At the same time as providing direct assistance to communities, SERI also seeks to protect the political spaces within which communities can peacefully assemble, demonstrate, articulate and campaign for the advancement of their socio-economic rights claims.
Sections 16, 17 and 18 of the Constitution protect the rights to freedom of association, expression, assembly and demonstration. Poor people often peacefully assemble and demonstrate in service delivery protests. They also criticise employers, landlords and the state for unfair and often unlawful practices in the workplace, in delivering (or failing to deliver) appropriate services and/or in response to abuses in the landlord-tenant relationship. As a result, they often find themselves the subject of abuse and victimisation. This can take many forms. Sometimes, a spurious charge of public violence is laid against persons who have peacefully assembled or a defamation claim may result from a union’s criticism of an employer’s labour practices. Landlords often terminate residential leases in order to defeat efforts to organise tenants to press for fairer rental housing practices.
Often, the attempt to use civil or criminal remedies to silence legitimate demonstration or criticism amounts to an abuse of process.
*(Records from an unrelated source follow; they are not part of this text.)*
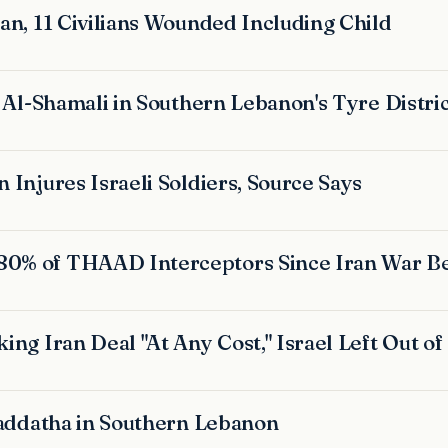
an, 11 Civilians Wounded Including Child
j Al-Shamali in Southern Lebanon's Tyre Distri
 Injures Israeli Soldiers, Source Says
80% of THAAD Interceptors Since Iran War B
ing Iran Deal "At Any Cost," Israel Left Out of
 Haddatha in Southern Lebanon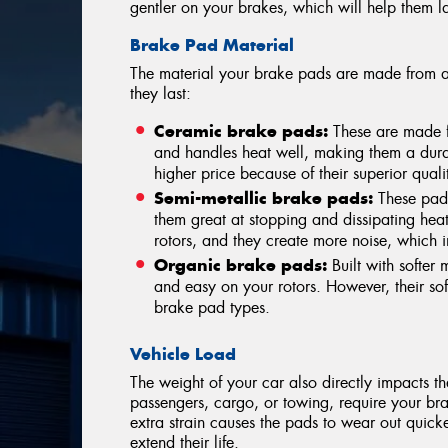
gentler on your brakes, which will help them la
Brake Pad Material
The material your brake pads are made from a
they last:
Ceramic brake pads:
These are made f
and handles heat well, making them a dur
higher price because of their superior qual
Semi-metallic brake pads:
These pads
them great at stopping and dissipating hea
rotors, and they create more noise, which 
Organic brake pads:
Built with softer 
and easy on your rotors. However, their so
brake pad types.
Vehicle Load
The weight of your car also directly impacts t
passengers, cargo, or towing, require your bra
extra strain causes the pads to wear out quicke
extend their life.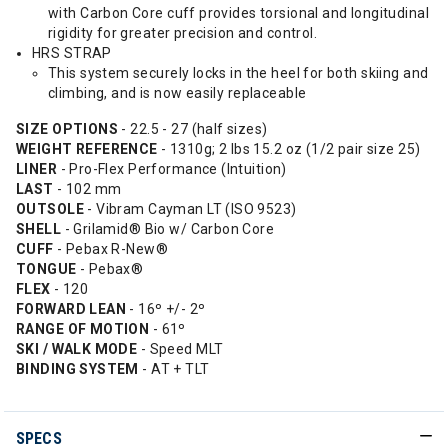
with Carbon Core cuff provides torsional and longitudinal
rigidity for greater precision and control.
HRS STRAP
This system securely locks in the heel for both skiing and
climbing, and is now easily replaceable
SIZE OPTIONS
- 22.5 - 27 (half sizes)
WEIGHT REFERENCE
- 1310g; 2 lbs 15.2 oz (1/2 pair size 25)
LINER
- Pro-Flex Performance (Intuition)
LAST
- 102 mm
OUTSOLE
- Vibram Cayman LT (ISO 9523)
SHELL
- Grilamid® Bio w/ Carbon Core
CUFF
- Pebax R-New®
TONGUE
- Pebax®
FLEX
- 120
FORWARD LEAN
- 16º +/- 2º
RANGE OF MOTION
- 61º
SKI / WALK MODE
- Speed MLT
BINDING SYSTEM
- AT + TLT
SPECS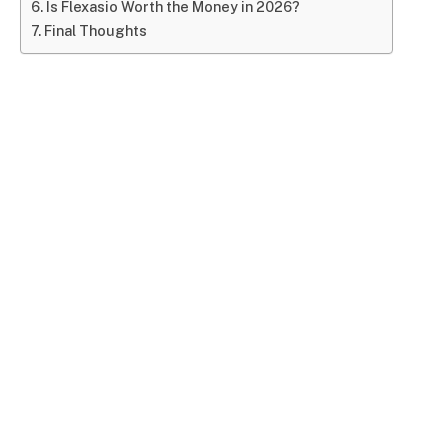
Is Flexasio Worth the Money in 2026?
Final Thoughts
Where a person is subjected to a civil case because they have criticised their employer or landlord, or is subjected to a criminal charge solely because they have participated in peaceful protest related to socio-economic rights claims, SERI will consider providing legal representation. SERI’s ongoing research and advocacy agenda also encompasses issues of police brutality, official responses to protest and efforts to defeat protest concerning unfair rental housing and labour practices. SERI works together with organisations like the Freedom of Expression Insitute (FXI) and ProBono.Org on some of theses issues related to political space.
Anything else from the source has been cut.